Noncanonical Activation of Akt/Protein Kinase B in β-Cells by the Incretin Hormone Glucose-dependent Insulinotropic Polypeptide

• Published in: The Journal of biological chemistry Vol. 284; no. 16; p. 10764
• Main Authors: Scott B. Widenmaier, Arthur V. Sampaio, T. Michael Underhill, Christopher H. S. McIntosh
• Format: Journal Article
• Language: English
• Published: American Society for Biochemistry and Molecular Biology 17.04.2009
• ISSN: 0021-9258; 1083-351X
• DOI: 10.1074/jbc.M809116200

Therapeutics based on the actions of the incretin hormones, glucagon-like peptide-1 (GLP-1) and glucose-dependent insulinotropic polypeptide (GIP), have recently been introduced for the treatment of type 2 diabetes mellitus. The serine/threonine kinase Akt is a major mediator of incretin action on the pancreatic islet, increasing β-cell mass and function and promoting β-cell survival. The mechanisms underlying incretin activation of Akt are thought to involve an essential phosphoinositide 3-kinase-mediated phosphorylation of threonine 308, similar to the prototypical Akt activator, insulin-like growth factor-I (IGF-I).
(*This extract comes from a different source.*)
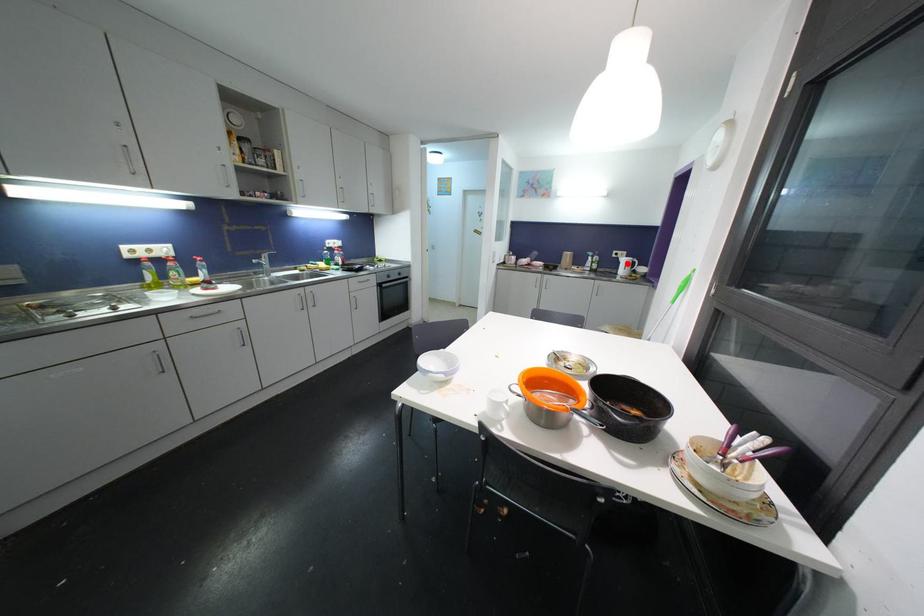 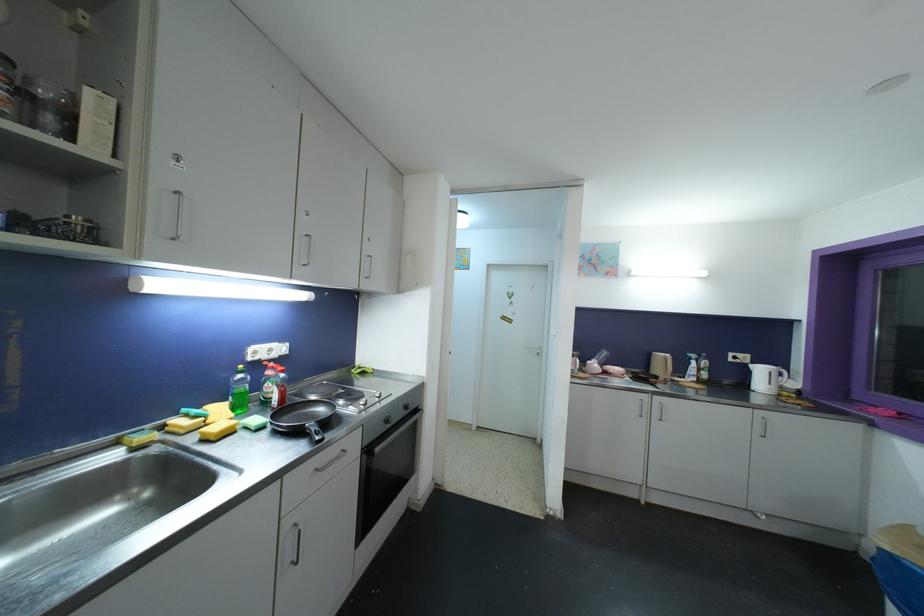 Question: I am providing you with two images of the same scene from different viewpoints. A red point is shown in image1. For the corresponding object point in image2, is it positioned nearer or farther from the camera?

Choices:
 (A) Nearer
 (B) Farther

Answer: (B) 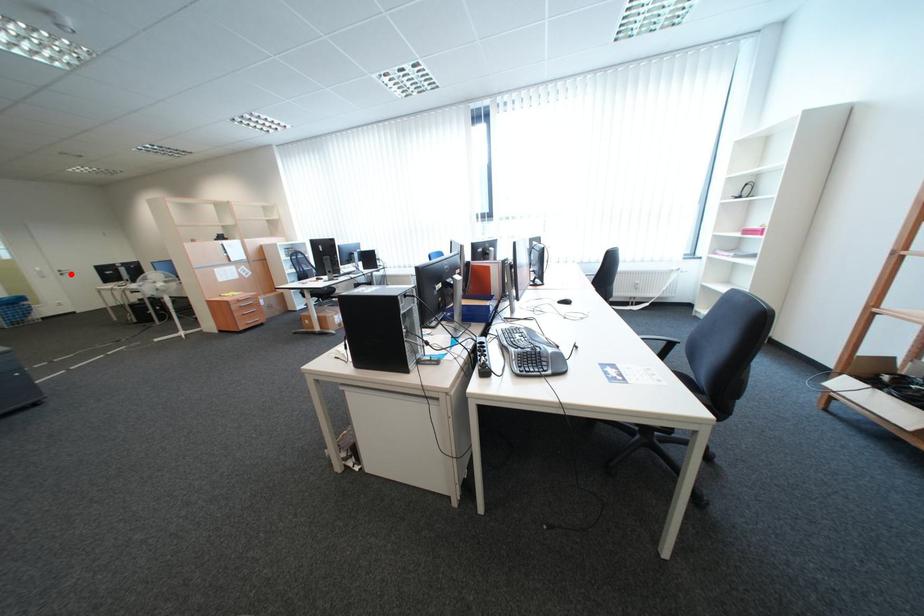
In this study, using activity assays on immunoprecipitated Akt, we discovered that GIP and GLP-1 were capable of stimulating Akt in the INS-1 β-cell line and isolated mouse islets via a mechanism that did not require phosphoinositide 3-kinase or phosphorylation of Thr 308 and Ser 473 , and this pathway involved the production of cAMP. Furthermore, we found that GIP stimulated anti-apoptotic signaling via this alternate mode of Akt activation. We conclude that incretins can activate Akt via a novel noncanonical mechanism that may provide an alternative therapeutic target for the treatment of type 2 diabetes mellitus and have broader implications for Akt physiology in human health and disease.